Fertility Journal

Natural killer cells

A pregnancy is the ideal “transplant” because the mother does not reject it even though 50% of every baby’s genetic make-up is “foreign” coming from the father.  This led to the theory that there must be some form of suppression of the mother’s own immune system to prevent the rejection of every pregnancy.   It was also postulated that some fertility problems and miscarriages are due to a failure of this suppression mechanism, preventing the implantation of an embryo or the rejection of a pregnancy.  There is no robust evidence that supports the theory of immune rejection.

Natural Killer Cells

In the blood there are immune cells called lymphocytes.   About 5% of these lymphocytes have a special function:  to recognise and rapidly kill cells that have either become cancerous or have become infected with a virus.  They are known as “Natural Killer cells” or NK cells.   NK cells bind themselves to the diseased or infected target cells and release a potent cytotoxic chemical called tumour necrosis factor (TNF) that kills these cells.

NK cells form a normal part of our blood and play an important role in our bodies’ defence mechanism.

Uterine Natural Killer Cells

Recently, a special type of immune cell has been found in the endometrial lining of the uterus.  They are found particularly at the time of implantation of an embryo and during the early weeks of pregnancy.  Because of similarities in appearance to NK cells they were called Uterine NK cells.

However, uterine NK cells are very different from the NK cells found in the blood:

  • Uterine NK cells remain in the endometrium and do not appear in the circulation.
  • Unlike the blood NK cells, uterine NK cells do not kill other cells.

It is thought that uterine NK cells play an important role in implantation and in establishing the circulation of the early placenta.  No evidence has been produced to show that uterine NK cells have a damaging effect on the embryo or developing baby.

Fertility and screening tests for NK cells

The normal range of NK cells in the blood of healthy women varies from 5% – 30% depending upon the stage of the menstrual cycle at the time of testing.     A few clinics have established screening tests to measure the level of blood NK cells for patients with a history of infertility, failed IVF or recurrent miscarriages.

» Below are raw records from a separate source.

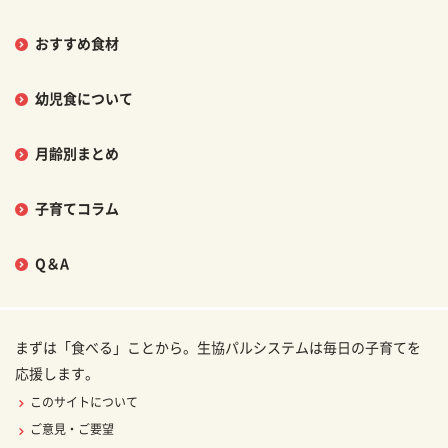
おすすめ食材
幼児食について
月齢別まとめ
子育てコラム
Q＆A
まずは「食べる」ことから。生協パルシステムは毎日の子育てを
応援します。
このサイトについて
ご意見・ご要望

It is important to understand that levels of blood NK cells do not relate at all to any activity of uterine NK cells. Tests to measure blood NK cells are pointless for these groups of patients and are of no value in predicting the outcome of a future pregnancy.

On finding a raised level of blood NK cells, treatments have been offered to reduce the levels in the belief that improved pregnancy outcomes will be achieved.  These have included treatments with steroids, intravenous immuno-globulin (IVIG), and tumour necrosis factor blocking agents.

These potent treatments are not without risk to either yourself or to your pregnancy.  If you are offered such treatments you should discuss the rationale and safety aspects with your specialist.   You must be very clear about the benefits that are expected and balance these against the degree of risk.    The investigations and treatments are likely to be expensive.

Couples in these situations are very vulnerable to anecdotal claims of successful treatments.   Major international studies (Cochrane Collaboration) have stressed that the screening tests “are of no predictive value for pregnancy success”  and  should be abandoned.   A report from the Royal College of Obstetricians & Gynaecologists (2008) has brought attentiion to the fact that some couples are being misled by the few clinics promoting these tests and are paying too much for unnecessary tests and treatments, many of which are of no proven value.

It must therefore be concluded that tests and treatments should be withheld until proven to be of benefit by suitable randomised clinical trials.